Improving clinical trial data on registries: lessons from Europe
The pandemic highlighted the dysfunctionalities of the global clinical trial registry system. Researchers and public health agencies were largely flying blind as they tried to discover effective treatments for Covid because registry data was often inaccurate and out of date, and trial results were not rapidly made available.
As a result, everyone lost out: patients received treatments based on patchy evidence, researchers wasted time repeating the same studies dozens of times, and taxpayers picked up what is probably the world’s largest ever bill for medical research waste.
The European trial registry EudraCT provides an excellent case study of what can go wrong with trial registries – but also what can be improved, often at minimal cost.
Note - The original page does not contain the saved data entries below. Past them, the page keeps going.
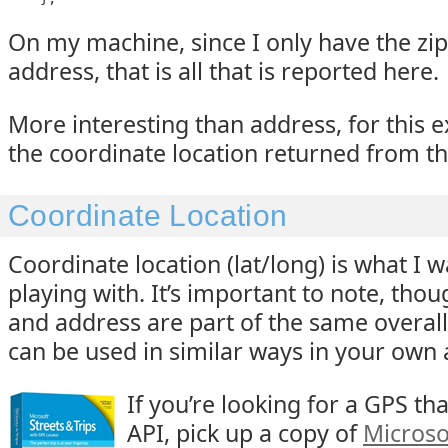
On my machine, since I only have the zip
address, that is all that is reported here.
More interesting than address, for this 
the coordinate location returned from t
Coordinate Location
Coordinate location (lat/long) is what I 
playing with. It’s important to note, thou
and address are part of the same overall
can be used in similar ways in your own 
If you’re looking for a GPS tha
API, pick up a copy of
Microso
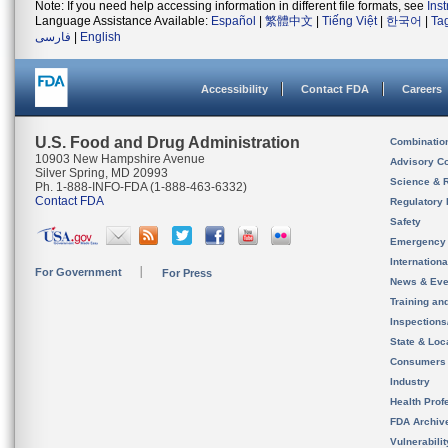
Note: If you need help accessing information in different file formats, see
Ins
Language Assistance Available:
Español
|
繁體中文
|
Tiếng Việt
|
한국어
|
Ta
فارسی
|
English
Accessibility
Contact FDA
Careers
U.S. Food and Drug Administration
Combinatio
10903 New Hampshire Avenue
Advisory C
Silver Spring, MD 20993
Science & 
Ph. 1-888-INFO-FDA (1-888-463-6332)
Contact FDA
Regulatory 
Safety
Emergency
Internation
For Government
For Press
News & Eve
Training an
Inspection
State & Loca
Consumers
Industry
Health Prof
FDA Archiv
Vulnerabili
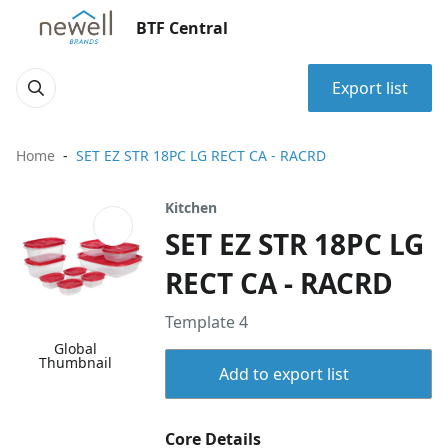
BTF Central
Export list
Home
SET EZ STR 18PC LG RECT CA - RACRD
Kitchen
SET EZ STR 18PC LG
RECT CA - RACRD
Template 4
Global
Thumbnail
Add to export list
Core Details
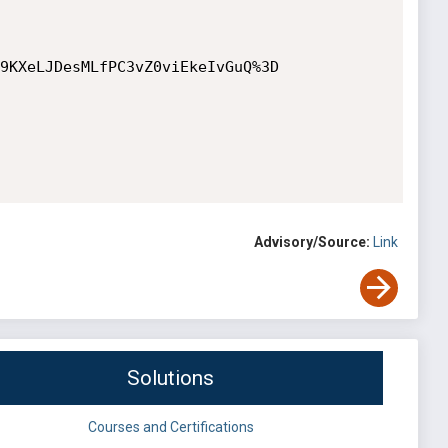
9KXeLJDesMLfPC3vZ0viEkeIvGuQ%3D

Advisory/Source:
Link
Solutions
Courses and Certifications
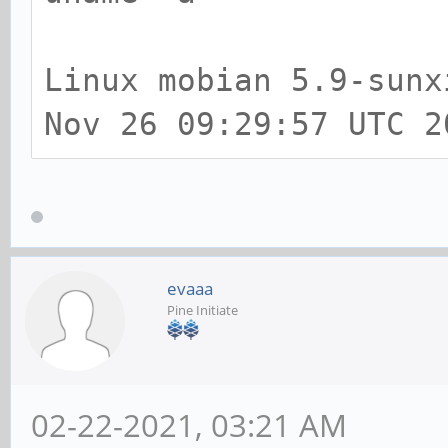
[ +0.000066] AppArmo
boot time parameter
Linux mobian 5.9-sunx
[ +0.000102] Mount-c
Nov 26 09:29:57 UTC 2
4096 (order: 3, 32768
[ +0.000050] Mountpo
entries: 4096 (order:
[ +0.001004] Initial
evaaa
Pine Initiate
[ +0.000062] Initial
memory
[ +0.000074] Initial
02-22-2021, 03:21 AM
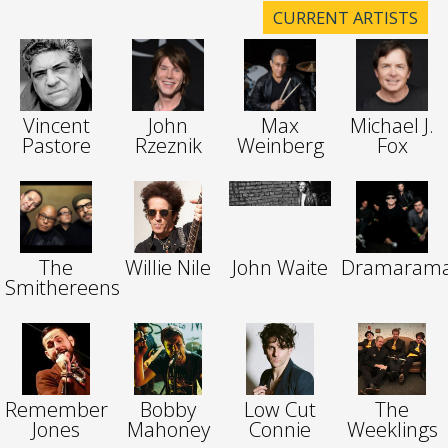
CURRENT ARTISTS
Vincent
John
Max
Michael J.
Pastore
Rzeznik
Weinberg
Fox
The
Willie Nile
John Waite
Dramaram
Smithereens
Remember
Bobby
Low Cut
The
Jones
Mahoney
Connie
Weeklings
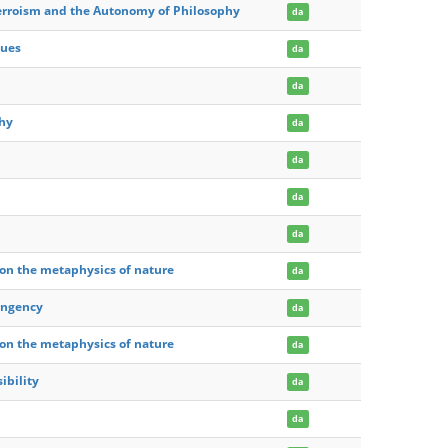
verroism and the Autonomy of Philosophy
da
gues
da
da
phy
da
da
da
da
e on the metaphysics of nature
da
tingency
da
e on the metaphysics of nature
da
ibility
da
da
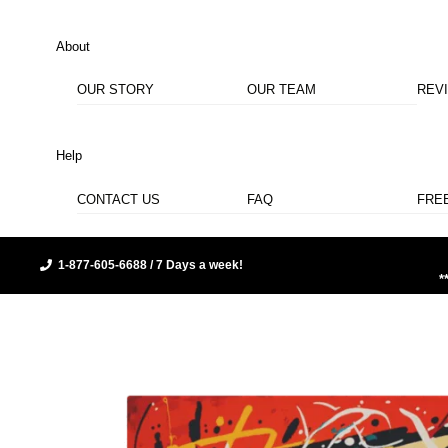
About
OUR STORY
OUR TEAM
REV
Help
CONTACT US
FAQ
FRE
1-877-605-6688 / 7 Days a week!
*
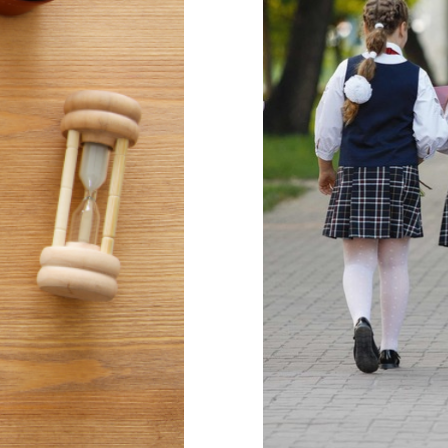
Developing a
download
Mindfulness
Self care
Behaviour
behavi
This report by Health Action International and TranspariMED discusses EudraCT’s failures, corrective actions taken, and successes, and elicits lessons learnt that are relevant to other trial registries and databases such as EUDAMED.
Ten lessons learned
Lessons learned:
1. Integrate public performance dashboards
2. Adopt automatic data integrity safeguards
3. Normalise all names
4. Integrate automated reminder functions
5. Enable ‘closing out’ of all files
6. Harmonise data across countries
7. Clearly assign responsibilities
8. Engage with small data providers
9. Instil a compliance culture from the outset
10. Actively support compliance from the outset
Read the report online or download it here:
Note: This report was originally completed in September 2021, so the performance data it cites are more than a year out of date. EudraCT data quality and quantity have considerably improved over the past year.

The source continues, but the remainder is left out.